- Genre: Drama
- Created by: Mahesh Rao
- Screenplay by: mahesh Rao Coffee Raghavendra
- Directed by: K.S. Ramji
- Starring: Dhanush Gowda; Bhavya Gowda;
- Voices of: Lokesh
- Composer: Karthik Sharma
- Country of origin: India
- Original language: Kannada
- No. of episodes: 1107

Production
- Producer: Vimala N.
- Production location: Bengaluru
- Cinematography: Ravikumar
- Editor: Mahadev
- Camera setup: Multi-camera
- Running time: 22 minutes
- Production company: Gagana Enterprises

Original release
- Network: Colors Kannada
- Release: 6 January 2020 – 9 March 2024

= Geetha (TV series) =

Kannada language TV drama series

Geetha is an Indian television drama in the Kannada language that premiered on Colors Kannada from 6 January 2020. It stars Dhanush Gowda and Bhavya Gowda in the lead roles. The show is produced by Gagana Enterprises and is directed by K.S.Ramji.

== Plot ==
Geetha, a college-going, lower-middle-class girl wants to make it big in her life on her own, but she faces hurdles from Vijay, who hails from a rich family, studying in the same college. Vijay is a son of a minister who respects women, but his son Vijay is quite opposite to him. An arrogant Vijay studies in the college-owned by his father, and he gets caught red-handedly for malpractice in the college. Geetha decides to complain to college authorities, which earns her the wrath of Vijay, who leaves no stone unturned to spoil Geetha's life. He even abducts Geetha to tarnish her image. Geetha claims in front of the media that Vijay has married her and her life takes different turn after her marriage.

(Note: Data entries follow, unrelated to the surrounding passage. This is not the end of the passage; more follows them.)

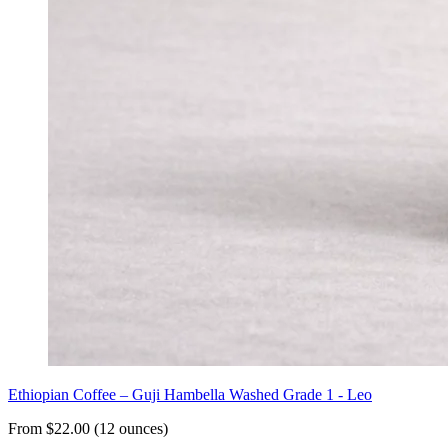
Ethiopian Coffee – Guji Hambella Washed Grade 1 - Leo
From $22.00 (12 ounces)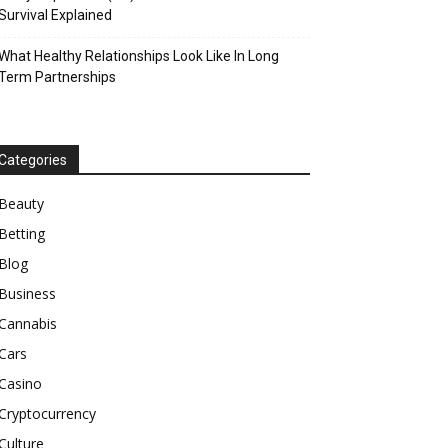
Survival Explained
What Healthy Relationships Look Like In Long
Term Partnerships
Categories
Beauty
Betting
Blog
Business
Cannabis
Cars
Casino
Cryptocurrency
Culture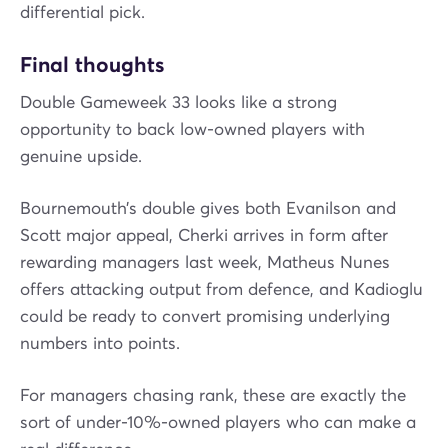
differential pick.
Final thoughts
Double Gameweek 33 looks like a strong
opportunity to back low-owned players with
genuine upside.
Bournemouth’s double gives both Evanilson and
Scott major appeal, Cherki arrives in form after
rewarding managers last week, Matheus Nunes
offers attacking output from defence, and Kadioglu
could be ready to convert promising underlying
numbers into points.
For managers chasing rank, these are exactly the
sort of under-10%-owned players who can make a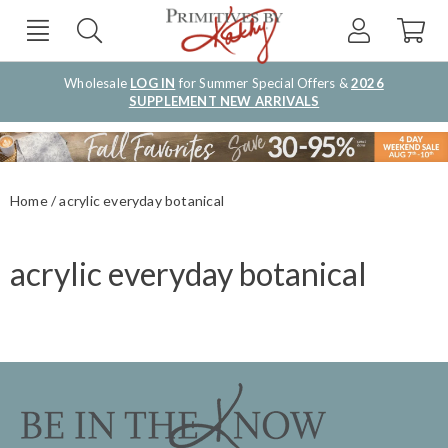
Wholesale
LOG IN
for Summer Special Offers &
2026
SUPPLEMENT NEW ARRIVALS
Home
acrylic everyday botanical
acrylic everyday botanical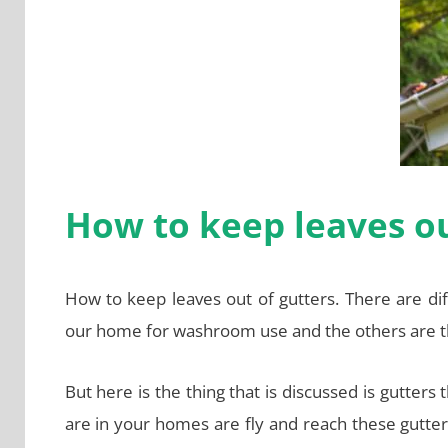
How to keep leaves ou
How to keep leaves out of gutters. There are di
our home for washroom use and the others are t
But here is the thing that is discussed is gutters
are in your homes are fly and reach these gutter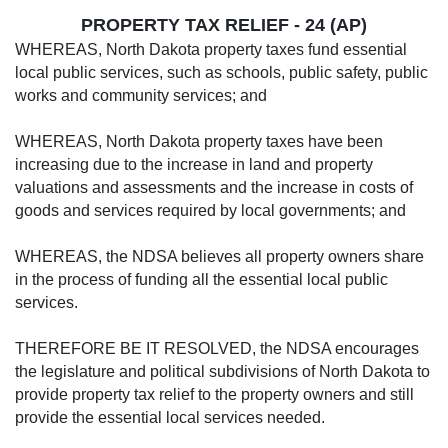
PROPERTY TAX RELIEF
- 24 (AP)
WHEREAS, North Dakota property taxes fund essential
local public services, such as schools, public safety, public
works and community services; and
WHEREAS, North Dakota property taxes have been
increasing due to the increase in land and property
valuations and assessments and the increase in costs of
goods and services required by local governments; and
WHEREAS, the NDSA believes all property owners share
in the process of funding all the essential local public
services.
THEREFORE BE IT RESOLVED, the NDSA encourages
the legislature and political subdivisions of North Dakota to
provide property tax relief to the property owners and still
provide the essential local services needed.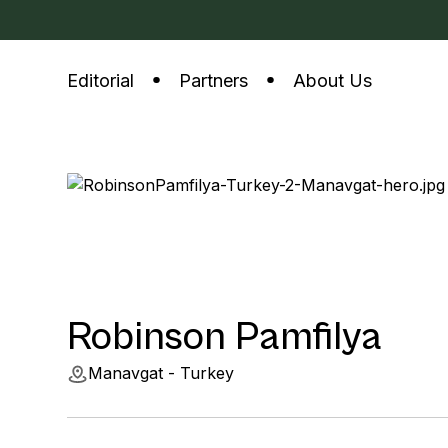
Editorial
Partners
About Us
Robinson Pamfilya
Manavgat - Turkey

This forms the rest of the story.

== Cast ==
=== Main ===
- Dhanush Gowda as Vijay; son of Minister Surya Prakash and Sudharani, Bhanumathi´s Stepson and Geetha's cousin & Husband
- Bhavya Gowda as Geetha; A flower selling girl and Vijay's cousin & wife

=== Recurring ===
- Sharmitha Gowda as Bhanumathi; Minister Surya Prakash's Second wife and Vijay's Stepmother; Shruthi's mother
- Vijay Shobraj as Sithara; Bhanumathi's brother, Shruthi's uncle, Vijay's stepuncle
- Ashwath Neenasam as Sreenivas; Geetha's adoptive father
- Amrutha Roopesh as Susheela; Geetha's adoptive mother
- Nisarga as Sync Smitha; Geetha's college mate
- Jyesta as Kiran; Vijay's friend
- Unknown as Minister Surya Prakash; Bhanumathi and Sudharani's husband; Vijay and Shruthi's father; Chandrika's brother; Geetha´s maternal uncle
- Arathi Kulkarni as Sudharani; Minister Surya Prakash's first wife; Vijay's mother; Shruthi's stepmother
- Rekha Sagar as Chandrika; Minister Surya Prakash's sister; Vijay and Shruthi's paternal aunt; Geetha's biological mother
- Unknown as Shruthi; Minister Surya Prakash and Bhanumathi's daughter; Vijay's half-sister; Geetha's cousin and half sister-in-law
- Unknown as Shekhar; Chandrika´s husband, Geetha´s biological father; Vijay and Shruthi's paternal uncle
- Unknown as Vaiju alias Vajjayanthi, Bhanumathi and Sithara's sister, Shruthi's aunt, Vijay's stepaunt
- Jayanth as Kiran - Minister Surya Prakash and Bhanumathi's son, Sudharani's stepson, Shruthi's brother, Vijay's half-brother, Geetha's cousin and half brother-in-law

=== Cameo Appearances ===
- Anupama Gowda as Bhumika
- Divya Wagulkar as Dasavala; Tribal girl

== Adaptations ==

| Language | Title | Original release | Network(s) | Last aired | Notes |
|---|---|---|---|---|---|
| Kannada | Geetha ಗೀತಾ | 6 January 2020 | Colors Kannada | 9 March 2024 | Original |
| Bengali | Pherari Mon ফেরারি মন | 7 November 2022 | Colors Bangla | 8 November 2024 | Remake |

== Production ==
The show owing to the COVID-19 pandemic in May 2021 started shooting in Ramoji Film City, Hyderabad for around a month.